At 10 a.m. on Wednesday, March 14, students in schools across the country will leave class and march in protest of gun violence in the wake of the mass shooting at Marjorie Stoneman Douglas High School in Parkland, Florida, one month ago that left 17 innocent people dead. It's only the latest in the growing movement of inspiring student-led activism against gun violence — activism that participants and allies are hoping will lead to long-overdue and much-needed legislative change. But amid reports that some schools have threatened to punish students for joining the march, parents and teens alike are left wondering, can students get in trouble for participating in the National School Walkout? Anyone ready to participate should ensure they are fully aware of their protest rights (yes, teens have them too!), but it's also just as important that they're aware of any potential implications.
In general, Americans have the right to peaceful assembly under the First Amendment, but when you're a student, the rules aren't as straightforward as they would be for the average American adult taking part in the Women's March, for example. For one, the fact that school attendance is compulsory means that students can be punished for leaving class, regardless of the reason, according to the American Civil Liberties Union (ACLU).
That makes things tricky for students who want to support the walkout, though. As the Parkland shooting made so devastatingly clear, students are the ones who are literally being killed by inaction over gun violence, yet facing disciplinary action over school absences is also a concern, especially if it could affect their college applications. The good news at least, according to the ACLU, is that schools don't have the right to punish students for participating in the walkout specifically — all schools can do is enact the usual consequences for missing class in general. In other words?

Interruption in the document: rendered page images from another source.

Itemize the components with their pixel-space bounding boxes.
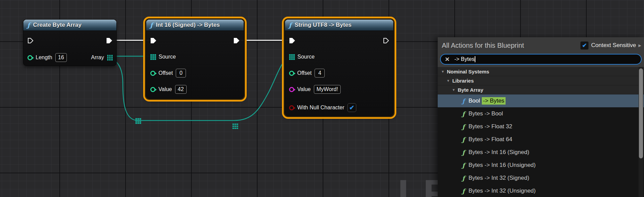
- action-item-bytes-to-int16-signed[interactable]: ƒ Bytes -> Int 16 (Signed): [438, 146, 644, 159]
- expand-arrow-icon[interactable]: ▶: [639, 43, 641, 48]
- pin-label: With Null Character: [297, 105, 344, 111]
- function-icon: ƒ: [462, 188, 465, 195]
- action-item-bool-to-bytes[interactable]: ƒ Bool -> Bytes: [438, 94, 644, 107]
- action-tree: ▼ Nominal Systems ▼ Libraries ▼ Byte Arr…: [438, 67, 644, 197]
- function-icon: ƒ: [462, 175, 465, 182]
- exec-in-pin[interactable]: [289, 38, 295, 44]
- scrollbar-track[interactable]: [639, 67, 643, 197]
- tree-category-nominal-systems[interactable]: ▼ Nominal Systems: [438, 67, 644, 76]
- node-title: String UTF8 -> Bytes: [295, 22, 352, 28]
- scrollbar-thumb[interactable]: [639, 68, 643, 158]
- exec-out-pin[interactable]: [233, 38, 240, 44]
- pin-label: Value: [297, 86, 311, 92]
- chevron-down-icon[interactable]: ▼: [452, 88, 455, 92]
- action-item-bytes-to-float32[interactable]: ƒ Bytes -> Float 32: [438, 120, 644, 133]
- clear-search-icon[interactable]: ✕: [445, 57, 450, 62]
- item-label: Bytes -> Float 32: [469, 123, 512, 130]
- length-value-input[interactable]: 16: [55, 53, 67, 62]
- exec-in-pin[interactable]: [150, 38, 156, 44]
- item-label: Bytes -> Int 32 (Unsigned): [469, 188, 536, 194]
- string-value-input[interactable]: MyWord!: [314, 85, 341, 94]
- function-icon: ƒ: [462, 162, 465, 169]
- offset-value-input[interactable]: 4: [315, 69, 325, 78]
- action-item-bytes-to-int32-signed[interactable]: ƒ Bytes -> Int 32 (Signed): [438, 172, 644, 184]
- chevron-down-icon[interactable]: ▼: [447, 79, 450, 83]
- action-item-bytes-to-float64[interactable]: ƒ Bytes -> Float 64: [438, 133, 644, 146]
- array-in-pin[interactable]: [289, 54, 291, 56]
- node-header[interactable]: ƒ Int 16 (Signed) -> Bytes: [146, 20, 244, 31]
- int-pin[interactable]: [150, 87, 155, 92]
- int-pin[interactable]: [289, 71, 294, 76]
- category-label: Byte Array: [458, 87, 483, 93]
- string-pin[interactable]: [289, 87, 294, 92]
- node-string-utf8-to-bytes[interactable]: ƒ String UTF8 -> Bytes Source Offset 4 V…: [285, 19, 394, 116]
- tree-category-byte-array[interactable]: ▼ Byte Array: [438, 85, 644, 94]
- reroute-node[interactable]: [232, 124, 234, 125]
- all-actions-panel: All Actions for this Blueprint ✔ Context…: [438, 37, 644, 197]
- with-null-character-checkbox[interactable]: ✔: [347, 103, 356, 112]
- node-create-byte-array[interactable]: ƒ Create Byte Array Length 16 Array: [23, 19, 117, 66]
- bool-pin[interactable]: [289, 105, 294, 110]
- node-int16-signed-to-bytes[interactable]: ƒ Int 16 (Signed) -> Bytes Source Offset…: [146, 19, 244, 99]
- panel-title: All Actions for this Blueprint: [442, 42, 580, 49]
- category-label: Nominal Systems: [447, 69, 489, 74]
- context-sensitive-label: Context Sensitive: [591, 42, 636, 49]
- text-caret: [475, 56, 475, 62]
- item-label: Bytes -> Int 32 (Signed): [469, 175, 529, 181]
- offset-value-input[interactable]: 0: [176, 69, 186, 78]
- int-pin[interactable]: [150, 71, 155, 76]
- pin-label: Array: [91, 54, 104, 61]
- item-label: Bytes -> Float 64: [469, 136, 512, 143]
- category-label: Libraries: [452, 78, 474, 84]
- pin-label: Value: [158, 86, 172, 92]
- function-icon: ƒ: [462, 123, 465, 130]
- pin-label: Offset: [297, 70, 311, 76]
- function-icon: ƒ: [27, 22, 30, 28]
- function-icon: ƒ: [462, 97, 465, 105]
- function-icon: ƒ: [462, 136, 465, 143]
- function-icon: ƒ: [462, 110, 465, 117]
- action-search-input[interactable]: ✕ -> Bytes: [440, 54, 642, 65]
- pin-label: Length: [36, 54, 52, 61]
- exec-out-pin[interactable]: [383, 38, 389, 44]
- search-value: -> Bytes: [454, 56, 475, 63]
- search-match-highlight: -> Bytes: [482, 97, 506, 105]
- array-in-pin[interactable]: [150, 54, 152, 56]
- node-title: Create Byte Array: [33, 22, 81, 28]
- tree-category-libraries[interactable]: ▼ Libraries: [438, 76, 644, 85]
- function-icon: ƒ: [289, 22, 291, 28]
- int-pin[interactable]: [27, 55, 33, 60]
- item-label: Bytes -> Bool: [469, 110, 503, 117]
- chevron-down-icon[interactable]: ▼: [441, 70, 444, 73]
- action-item-bytes-to-int32-unsigned[interactable]: ƒ Bytes -> Int 32 (Unsigned): [438, 184, 644, 197]
- pin-label: Source: [298, 54, 315, 60]
- function-icon: ƒ: [462, 149, 465, 156]
- item-label: Bytes -> Int 16 (Unsigned): [469, 162, 536, 169]
- item-label: Bytes -> Int 16 (Signed): [469, 149, 529, 156]
- action-item-bytes-to-bool[interactable]: ƒ Bytes -> Bool: [438, 107, 644, 120]
- array-out-pin[interactable]: [107, 55, 109, 57]
- node-header[interactable]: ƒ Create Byte Array: [23, 20, 116, 31]
- exec-out-pin[interactable]: [106, 38, 112, 44]
- reroute-node[interactable]: [135, 118, 137, 120]
- exec-in-pin[interactable]: [27, 38, 34, 44]
- pin-label: Offset: [158, 70, 173, 76]
- node-header[interactable]: ƒ String UTF8 -> Bytes: [285, 20, 393, 31]
- function-icon: ƒ: [150, 22, 153, 28]
- node-title: Int 16 (Signed) -> Bytes: [156, 22, 220, 28]
- pin-label: Source: [159, 54, 176, 60]
- value-input[interactable]: 42: [175, 85, 187, 94]
- action-item-bytes-to-int16-unsigned[interactable]: ƒ Bytes -> Int 16 (Unsigned): [438, 159, 644, 172]
- context-sensitive-checkbox[interactable]: ✔: [580, 41, 589, 50]
- item-label: Bool -> Bytes: [469, 97, 506, 104]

Before leaving the classroom on Wednesday, students should be aware of their school's policy regarding unauthorized absences, and make sure they're ready to accept it if they opt to leave.
Another aspect of the student protest gray area is that, on the flip side, the walkout itself is actually a pretty valuable learning opportunity for students to become engaged and aware of their constitutional rights, and with politics in general. As human rights lawyer and coordinator of the Youth Free Expression Program for the National Coalition Against Censorship Abena Hutchful explained in an article for Huffington Post, "the walkouts present an opportunity for students to express their frustration in a way that inspires actual change," as well as "a chance for students to model responsible citizenship," and really, participation is actually something teachers and schools should encourage. In that sense, the educational value itself means that walking out of school isn't exactly the same as if they were walking off the job, for example. And some schools, at least, are recognizing that.

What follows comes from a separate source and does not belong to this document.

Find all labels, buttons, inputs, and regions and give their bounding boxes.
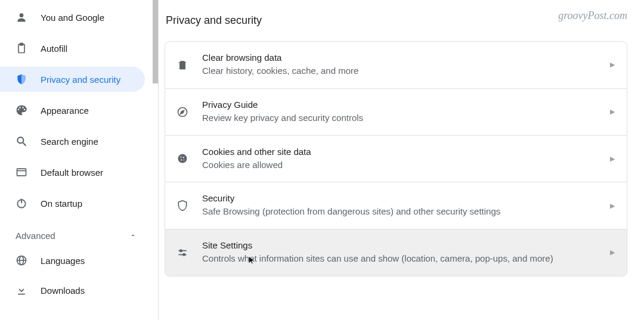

At Mooresville High School in Mooresville, Indiana, for one, school administrators have actually opted to work with student leaders to support the protest, according to the Associated Press, and a number of colleges, including Harvard, Yale, MIT, the University of Connecticut, and UCLA, among others, have said they won't hold protest participation against anyone who applies. Other schools, according to CNN, have signaled that they will likely only enforce rules against students whose protest participation becomes disruptive, or if it interferes with the functioning of the school (which is one of the limits placed on student protest, according to the ACLU).
Unfortunately, there are also some schools who have carried out disciplinary action against students — or who are threatening to do so on Wednesday — even though it infringes upon the students' rights. In Needville, Texas, school superintendent Curtis Rhodes reportedly threatened students in a since-deleted Facebook post with a three-day suspension for participating in a school walkout, according to CNN, even if they had parental permission. After a planned Feb. 27 walkout at Ingleside Middle School in Arizona, students who chose to participate and leave campus were given one-day suspensions, according to the Associated Press, and ahead of Wednesday's walkout, a school superintendent in Waukesha, Wisconsin, also sent a letter out to parents claiming that "participation in a walkout is disruptive and against school regulations, and will subject students to disciplinary measures," according to CNN. (In a follow-up letter, however, Superintendent Todd Gray clarified that "individuals have a right to demonstrate," and that parents also had the right to excuse their children from school in order to do so).
The takeaway, then, for parents and students? If you're under 18, it's entirely possible that leaving the classroom to participate in the walkout, or any other political demonstration, could mean you may face the same kind of consequences any student would face for generally being absent. Legally though, the school can't take much more action beyond that unless a student's participation is specifically disruptive, though at the same time, there is also no guarantee that administrators might not at least try.
Ideally, of course, schools and teachers would support students who choose to participate, and to exercise their First Amendment rights, especially for such an important, potentially-life-or-death reason. But either way, experts seem to agree that the best course of action for students is to know their rights as well as the possible consequences, and make sure they're comfortable taking the risk before they decide to leave class.